Task statement: Although the records contain pictures, the copy should leave them out and match everything else exactly.

Data records START

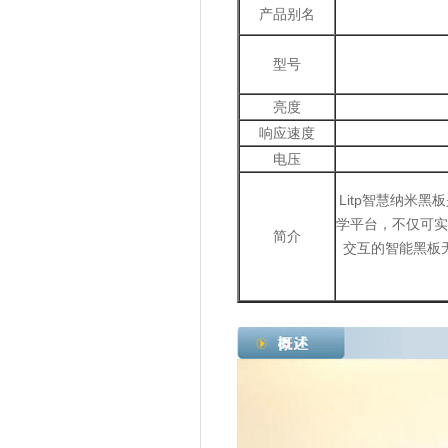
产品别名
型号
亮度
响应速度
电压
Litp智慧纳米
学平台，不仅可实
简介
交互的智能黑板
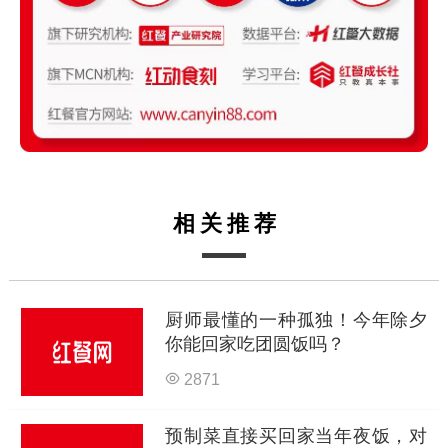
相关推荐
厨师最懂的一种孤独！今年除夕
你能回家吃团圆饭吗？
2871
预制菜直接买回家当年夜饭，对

Data records END

Answer to this task:
产品别名
型号
亮度
响应速度
电压
Litp智慧纳米
学平台，不仅可实
简介
交互的智能黑板
相关推荐
厨师最懂的一种孤独！今年除夕
你能回家吃团圆饭吗？
2871
预制菜直接买回家当年夜饭，对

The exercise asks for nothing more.